The goal of this study was to characterize a collection of seven known genomic sequences of prostate cancer tumors to understand the types of genomic alterations in each of them. Prostate cancer is the second leading cause of male cancer deaths in the United States. Surprisingly, all analyses of the prostate cancer sequences before this paper have focused on what are termed gene-coding “driver” alterations, ones that are postulated to directly instigate the cancer. The authors attempted the first whole genome sequence analysis of human prostate cancer. They gathered DNA from seven patients with “‘high-risk’ primary prostate cancer” and employed paired-end sequencing on both tumor and corresponding normal genomic DNA in these patients.
To further their experimental design, Berger et al. also studied whether regions prone to genomic rearrangement contained similar transcriptional patterns or chromatin marks linked to their tendencies for rearranging. I was not aware that hormones such as androgen can cause genes to co-localize, or associate together, resulting in a balanced chromosomal breakage. Berger et al. used published data from an androgen sensitive prostate cancer cell line called VCaP to assess the spatial correlations of the rearrangements. A comparison of the rearrangements patterns they had discovered in the prostate cancer genomes with patterns in various other cancers helped them understand the prevalence of a particular genomic rearrangement in the cancerous phenotype. They noticed that genes in the prostate cancer tumors such as CSMD3, CADM2 (cell adhesion molecule 2), PTEN (tumor suppressor gene), and MAG12 (membrane associated guanylate kinase) had greater tendencies to rearrange. Both the frequencies of the rearrangement in these genes and their implications in prostate cancer were presented.

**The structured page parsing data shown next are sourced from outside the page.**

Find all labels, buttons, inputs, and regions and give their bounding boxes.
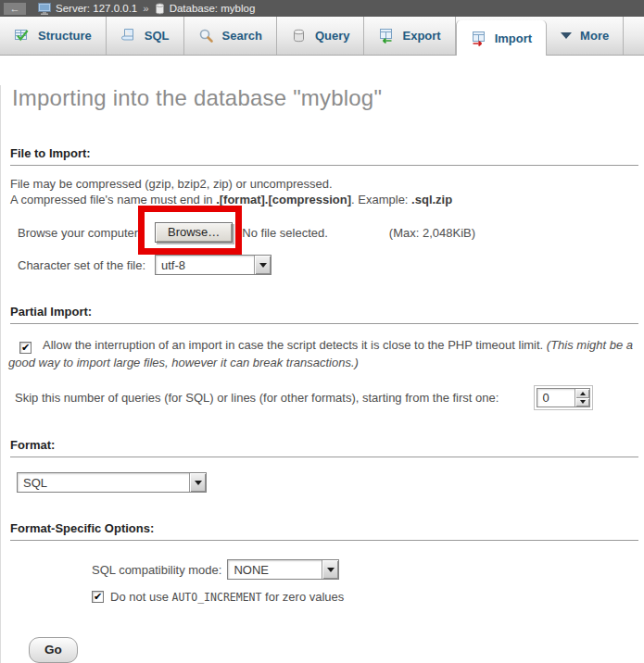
chevron-down-icon xyxy=(322,560,338,579)
breadcrumb-server[interactable]: Server: 127.0.0.1 xyxy=(56,3,137,14)
tab-more[interactable]: More xyxy=(547,17,624,55)
format-specific-options-heading: Format-Specific Options: xyxy=(10,521,638,541)
tab-export[interactable]: Export xyxy=(364,17,455,55)
allow-interruption-checkbox[interactable]: ✔ xyxy=(19,342,32,354)
main-content: Importing into the database "myblog" Fil… xyxy=(0,85,644,663)
partial-import-heading: Partial Import: xyxy=(10,305,638,324)
skip-queries-row: Skip this number of queries (for SQL) or… xyxy=(15,385,644,410)
sql-compatibility-select[interactable]: NONE xyxy=(227,559,339,580)
chevron-down-icon xyxy=(189,473,206,492)
server-icon xyxy=(38,3,51,15)
back-icon[interactable]: ← xyxy=(4,3,26,15)
browse-label: Browse your computer: xyxy=(18,226,155,240)
structure-icon xyxy=(14,28,30,44)
tab-structure[interactable]: Structure xyxy=(0,17,107,55)
tab-bar: Structure SQL Search Query xyxy=(0,17,644,56)
chevron-down-icon xyxy=(254,256,271,274)
format-select[interactable]: SQL xyxy=(17,472,207,493)
breadcrumb-separator: » xyxy=(142,3,149,14)
browse-row: Browse your computer: Browse… No file se… xyxy=(18,222,644,243)
query-icon xyxy=(291,28,307,44)
skip-queries-stepper[interactable]: 0 xyxy=(534,385,593,410)
import-icon xyxy=(471,31,486,46)
file-to-import-heading: File to Import: xyxy=(10,146,638,166)
tab-import[interactable]: Import xyxy=(456,20,547,56)
chevron-down-icon xyxy=(561,32,572,39)
allow-interruption-label: Allow the interruption of an import in c… xyxy=(43,338,547,352)
spinner-up-button[interactable] xyxy=(575,389,589,398)
page-title: Importing into the database "myblog" xyxy=(12,85,644,111)
go-button[interactable]: Go xyxy=(29,637,78,663)
auto-increment-checkbox[interactable]: ✔ xyxy=(92,591,104,603)
search-icon xyxy=(198,28,214,44)
charset-label: Character set of the file: xyxy=(18,258,155,272)
breadcrumb-database[interactable]: Database: myblog xyxy=(170,3,256,14)
charset-select-value: utf-8 xyxy=(156,256,254,274)
tab-search[interactable]: Search xyxy=(184,17,277,55)
sql-compatibility-label: SQL compatibility mode: xyxy=(92,563,221,577)
charset-select[interactable]: utf-8 xyxy=(155,255,271,275)
auto-increment-row: ✔ Do not use AUTO_INCREMENT for zero val… xyxy=(92,590,644,604)
skip-queries-label: Skip this number of queries (for SQL) or… xyxy=(15,391,499,405)
file-status: No file selected. xyxy=(242,226,328,240)
allow-interruption-row: ✔Allow the interruption of an import in … xyxy=(8,336,637,371)
format-heading: Format: xyxy=(10,438,638,457)
format-row: SQL xyxy=(17,472,644,493)
export-icon xyxy=(378,28,394,44)
sql-compatibility-value: NONE xyxy=(228,560,322,579)
breadcrumb-bar: ← Server: 127.0.0.1 » Database: myblog xyxy=(0,0,644,17)
auto-increment-label: Do not use AUTO_INCREMENT for zero value… xyxy=(110,590,344,604)
sql-compatibility-row: SQL compatibility mode: NONE xyxy=(92,559,644,580)
tab-query[interactable]: Query xyxy=(277,17,365,55)
database-icon xyxy=(155,3,165,15)
sql-icon xyxy=(120,28,136,44)
format-select-value: SQL xyxy=(18,473,189,492)
tab-sql[interactable]: SQL xyxy=(107,17,184,55)
file-import-hint: File may be compressed (gzip, bzip2, zip… xyxy=(10,176,638,207)
max-size-label: (Max: 2,048KiB) xyxy=(389,226,475,240)
browse-button[interactable]: Browse… xyxy=(155,222,233,243)
spinner-down-button[interactable] xyxy=(575,398,589,407)
charset-row: Character set of the file: utf-8 xyxy=(18,255,644,275)
skip-queries-value: 0 xyxy=(537,389,575,407)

Table 1. Landscape of Somatic Alterations in Primary Human Prostate Cancers
The table provides a categorized summary of the type and frequency of all mutations harbored in the seven prostate cancer genomes. In the legend below the table, we can see that the starred tumors indicate a fusion-positive rearrangement. Information in the table tells us that the number both tumor and normal bases sequenced across all seven tumors genomes were approximately the same, given that the order of magnitude did not differ. In addition, tumor haploid coverage indicates that only one allele was sequenced in each of the genomes. With this method lies the assumption is that only one mutation in either allele is necessary to cause cancer (what about loss of function, and the other allele). Callable fraction refers to the certainty with which we can call label polymorphisms within the genome. The fraction decreases as the number of repeats increase. The fusion-negative genome PR-3027 contains the highest number of point mutations, and non-silent coding mutations.
Image Courtesy of Berger et al.
Figure 1. Graphical Representation of seven prostate cancer genomes
Below are Circos plots, in which the seven prostate cancer genomes are represented circularly to show the gene copy numbers and both intra- and inter- chromosomal rearrangements and translocations respectively. The top row contains the three ETS fusion-positive genomes, while the bottom row contains four ETS fusion-negative genomes. Each chromosome is numbered and color coded in the outer ring. All purple lines indicate regions of the genome that have been translocated from one chromosome to another. The green lines indicate sites of rearrangement within a specific chromosome. Additionally, the inner circle of each genome indicates the copy number variation of genes in that region with red regions signifying a copy gain and blue regions signifying copy loss. When it comes to the frequency of rearrangements and translocations, there is much variation between genomes in this figure. For example, in PR-2832, PR-0581, and PR-3027, translocation of several genes appears to occur consistently between two specific chromosomes. Also, intra-chromosomal rearrangements appear to occur at a higher rate in PR-3027 and PR-1783 than in other genomes. At the same time, PR-1701 has fewer translocations and rearrangements, but the rearrangements that do occur are concentrated on a single chromosome. Finally, PR-3043 has fewer rearrangements and translocations than any other genome in the figure. Such diversity in the frequency and location of the rearrangements indicates that the cancerous status can occur under a wide range of genomic alterations.
Image Courtesy of Berger et al.
Figure 2. Complex structural rearrangements in prostate cancer
This figure allows the authors to elaborate on the idea of “balanced translocations”, which they define as the exchange of DNA between two chromosomes without the loss of genetic material. Figure 2a shows a pictorial representation of a balanced translocation. Four loci numbered 1 through 4 are depicted on the left side. Each loci is then divided in half (A and B). The arrows that connect the split set of fragments indicate how a rearrangement between the eight halves has occurred to produce what are termed “chimaeric” chromosomes. Understanding where rearrangements occur is crucial because a given rearrangement could result in a truncated protein. The paper gives some examples of rearranged genes—such as the CHD1 chromatin modifier— that resulted in non-synonymous amino acid substitutions and damaged protein.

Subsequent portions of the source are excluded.